Sunday, 6 July 2008

Chomsky: What makes the mainstream media mainstream? (part one)

What follows are detailed notes of a talk Chomsky gave at the Z Media Institute in June 1997. The talk was called what makes the mainstream media mainstream?

The media readily lends itself to being studied. The evidence of what is and is not being reported, the focus of what is reported, what is ignored or suppressed, etc, can be analysed every day by looking at the press itself.

Studying the media - or any institution

Ask questions about its internal structure. How does it relate to other systems of power and authority? Internal records (memo's, letters, that sort of thing) from leading figures in the instituion can be highly revealing, valuable tools for understanding how the institution works.

Institutions should be studied as a scientist would study a complex molecule. You make a hypothesis about its nature and then see how it holds up under scrutiny. In the case of the media, make a hypothesis about what the media product will look like. How does the hypothesis hold up?

What do you find?

There are different media that do different things, such as entertainment/Hollywood, soap operas, newspapers, and so on.

One sector of the media is the "elite media". This is the "agenda-setting" media, the large media institutions with the vast resources. The New York Times, the Washington Post, CBS, for example.

So you have a news editor in Dayton, Ohio, who doesn't have the resources "to figure out what the news is"; who has to fill the quarter page he devotes to non-local stories and diverting his audience. Well, he puts there what the New York Times says he should. Local papers do not have the resources to do much else. They do not have 'foreign correspondants" littered around the world.

If you get out of line and start producing stories that the elite or agenda-setting media doesn't approve of, you'll soon hear about it. (Chomsky cites a recent San Jose Mercury News incident as a dramatic example of this.) If you try to break the mold, you simply won't last long. All of which is an understandable reflection of the obvious power tructures of corporations. They are tyrannical institutions.

"The real mass media are basically trying to divert people."

Let them do something else - watch sports, soap operas, etc - keep them occupied while we run the show, while we take care of the serious stuff and make the big decisions.

Who are the elite, agenda setting media?

Take the New York Times and CBS. They are major, highly profitable corporations. Most are either linked to or owned outright by much bigger corporations, for instance General Electric, Westinghouse, etc. They are way up in the power structure of an extremely tyrannical private economy, an economy that is hierachical, controlled from above.
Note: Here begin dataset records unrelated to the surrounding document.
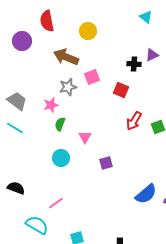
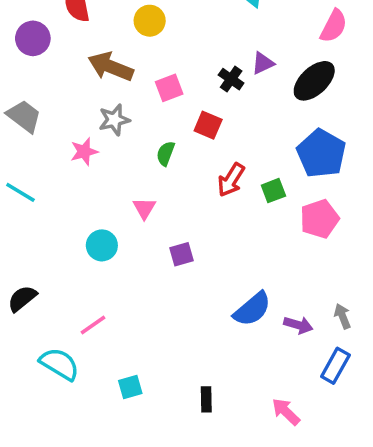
black cross: (134, 64) -> (231, 79), turned 32
pink square: (92, 77) -> (169, 88), moved
gray trapezoid: (17, 101) -> (24, 116), moved
green semicircle: (60, 124) -> (166, 153), moved
black semicircle: (16, 188) -> (22, 298), turned -60

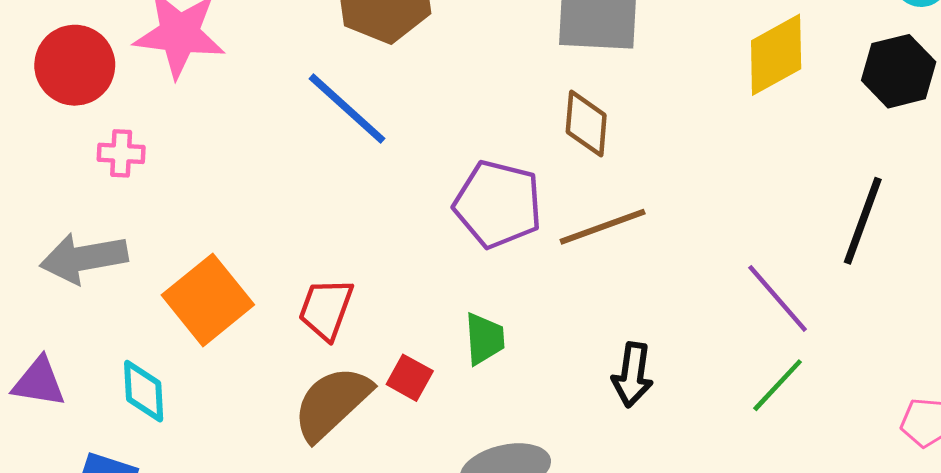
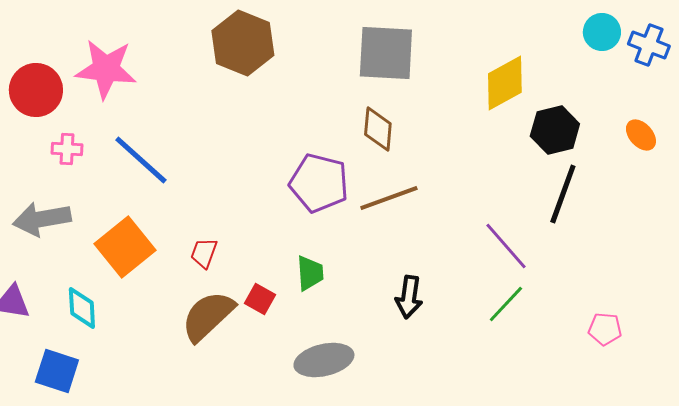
black hexagon: (899, 71) -> (555, 130), moved
blue line: (347, 109) -> (141, 160), moved
red trapezoid: (326, 309) -> (204, 253), size x0.7

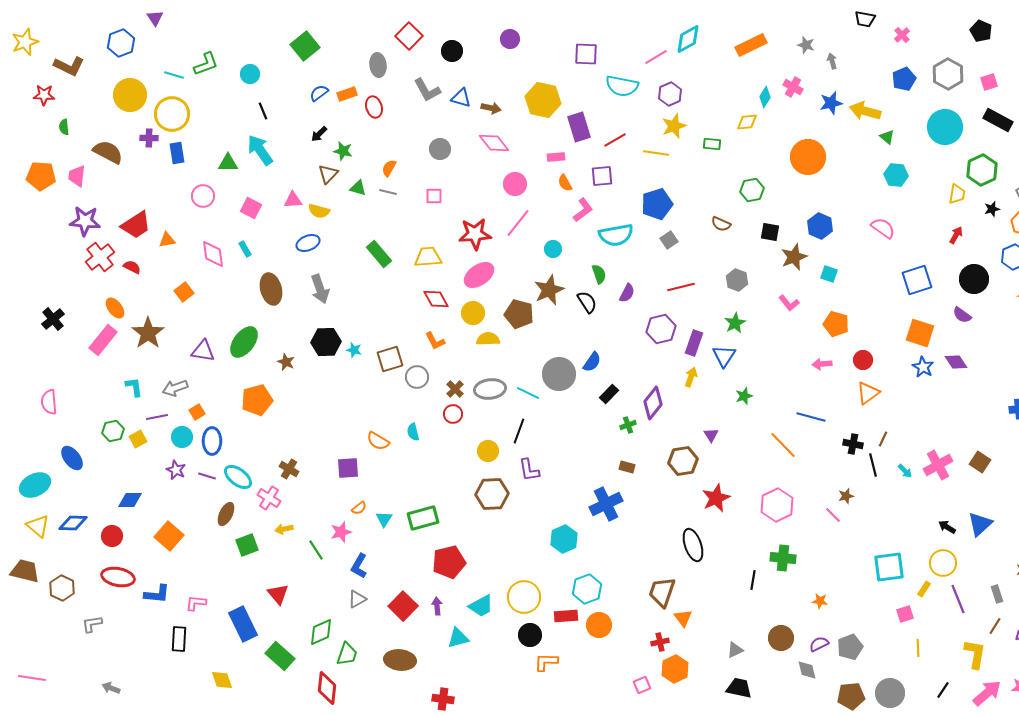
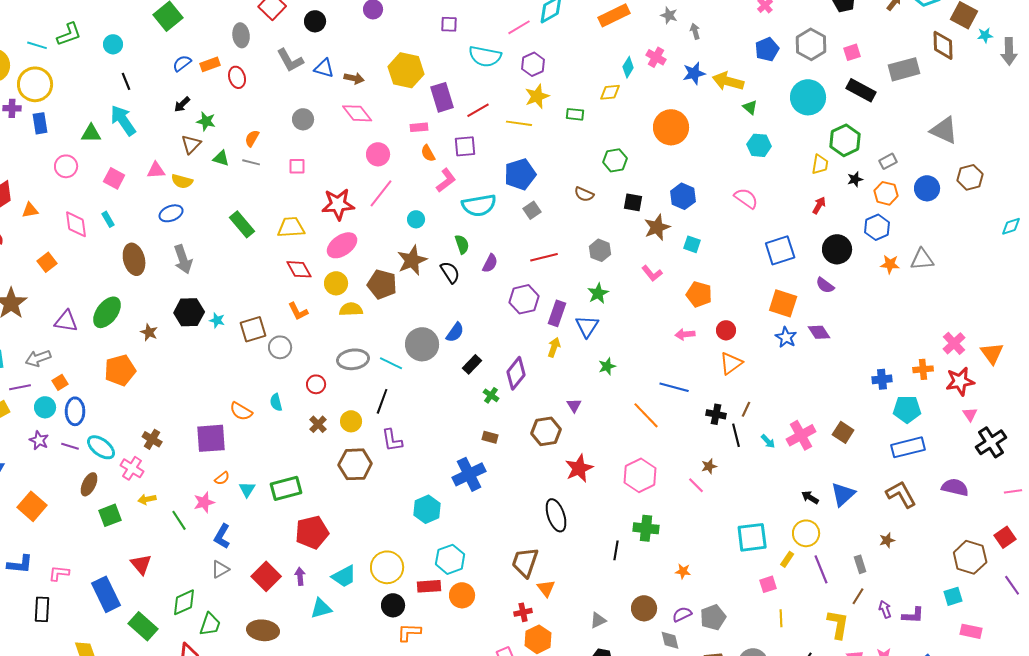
purple square: (586, 54) -> (449, 24), size x0.7
brown cross: (455, 389) -> (318, 424), moved
green cross: (628, 425) -> (491, 395), turned -35
purple square: (348, 468) -> (211, 438), size x1.4

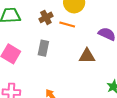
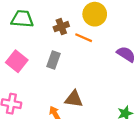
brown triangle: (87, 56) -> (74, 99), moved

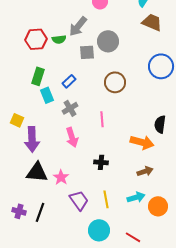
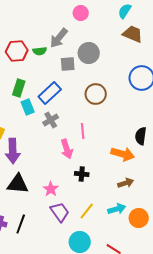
blue rectangle: (69, 81) -> (50, 93), size x1.6
pink arrow: (72, 137) -> (67, 149), moved
pink star: (61, 177) -> (51, 189), moved
yellow line: (106, 199) -> (87, 211), turned 48

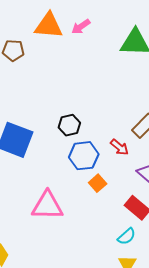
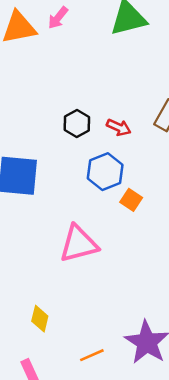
black hexagon: (69, 125) -> (77, 124), moved
red arrow: (119, 147) -> (119, 127), moved

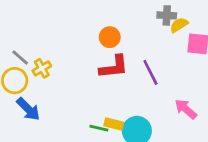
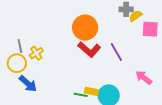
orange circle: (110, 37) -> (85, 28), size x1.6
gray line: (20, 58) -> (20, 46), turned 40
red L-shape: (114, 67) -> (89, 49), turned 50

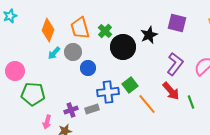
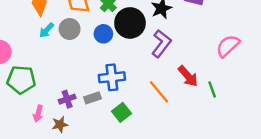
purple L-shape: (175, 64) -> (161, 44), moved
blue circle: (88, 68) -> (103, 34), moved
green square: (130, 85) -> (122, 112), moved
The media are a doctrinal system, a sytem based on a body or set of principles, on dogma. The media interact closely with universities. A reporter writing about, for instance, Southeast Asia or Africa, is supposed to go to a big university and find an expert to tell him what to write; or to foundations such as the Brookings Institute or the American Enterprise Institute. These corporate funded foundations are very similar to the media.

"Universities are not independent institutions."
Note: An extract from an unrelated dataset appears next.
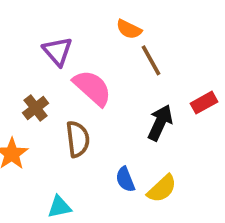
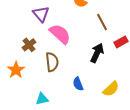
brown line: (151, 60) -> (102, 22), moved
yellow semicircle: (162, 189) -> (111, 89), moved

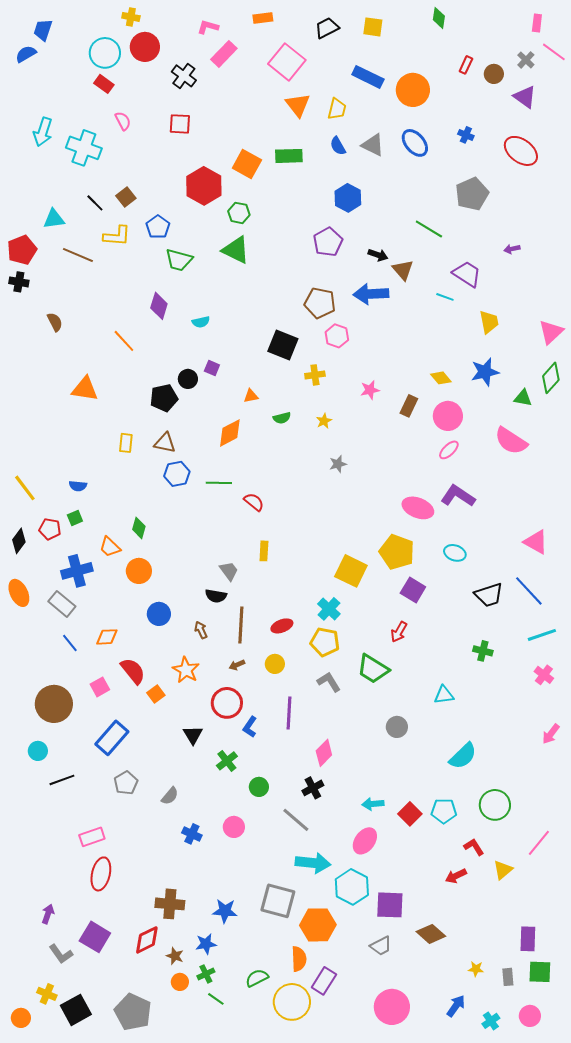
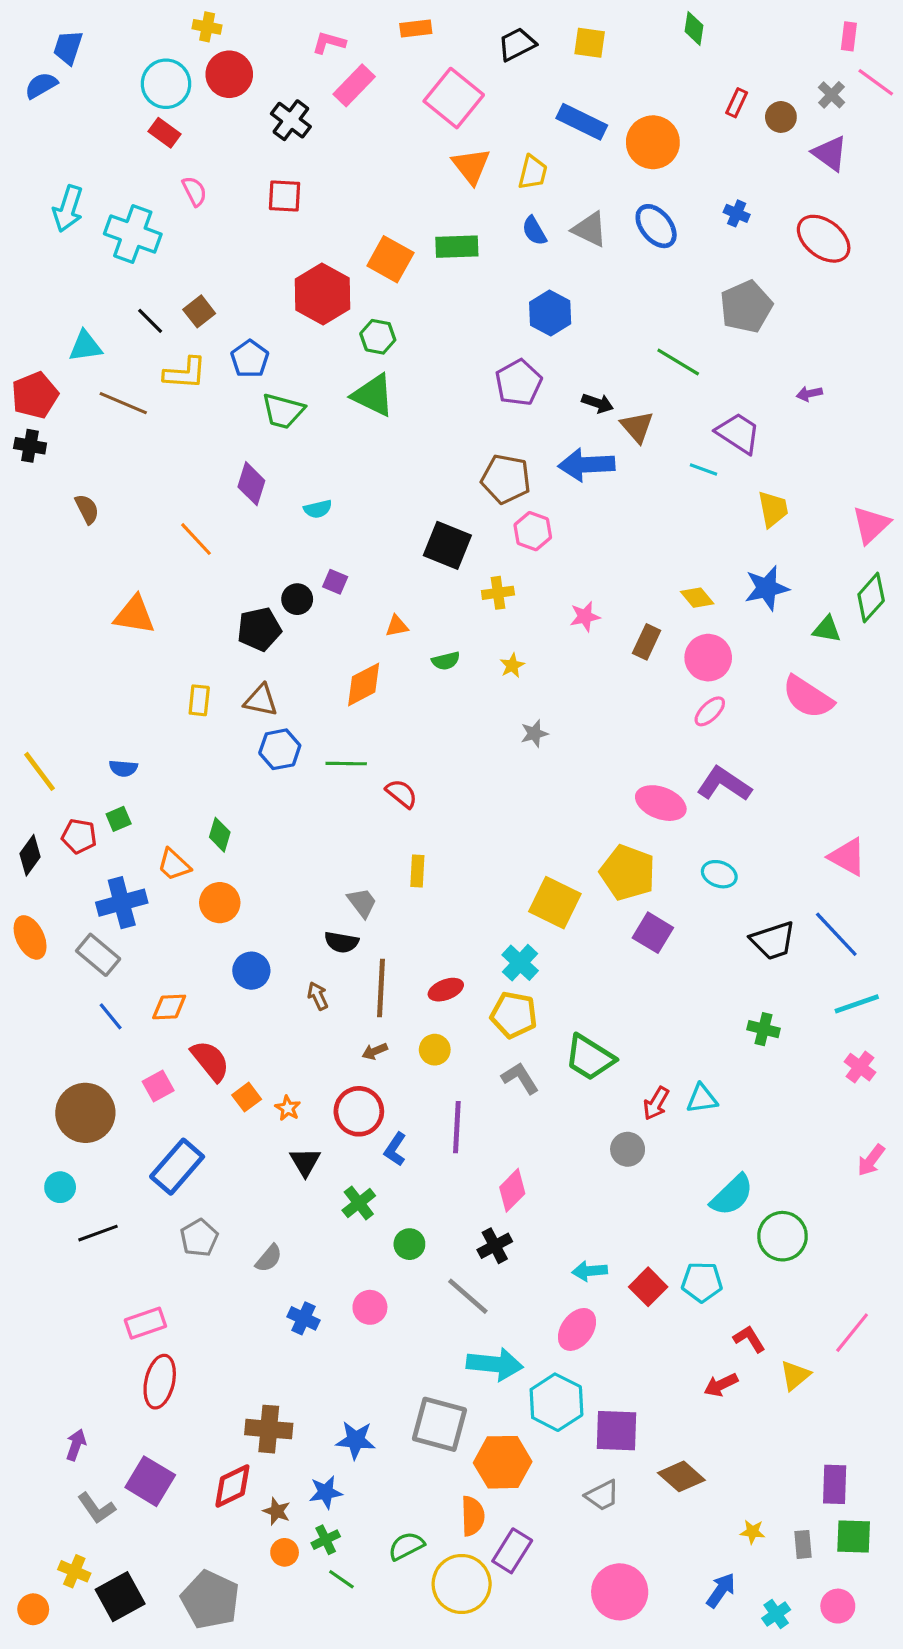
red arrow: (399, 632) -> (656, 1103), moved
orange star: (186, 670) -> (288, 1108), moved, size x0.6
green circle: (495, 805) -> (783, 1236), moved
"There may be independent people scattered around in them, but that's true of the media as well." In fact that's generally true of corporations and of fascist states.
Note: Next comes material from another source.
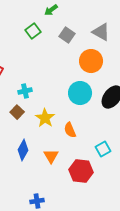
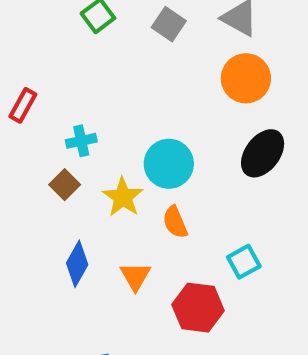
orange circle: (91, 61) -> (246, 78), moved
cyan circle: (80, 93) -> (169, 164), moved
Universities are dependent on outside sources of support: from private wealth, big corporations, and from government, which is so closely linked with corporate power you can barely distinguish them.

People who don't accept this structure, and internalize it, are likely to be weeded out anywhere from kindergarden up. Conformity and obedience are rewarded, people who think independently are not. They are often marginalised, isolated.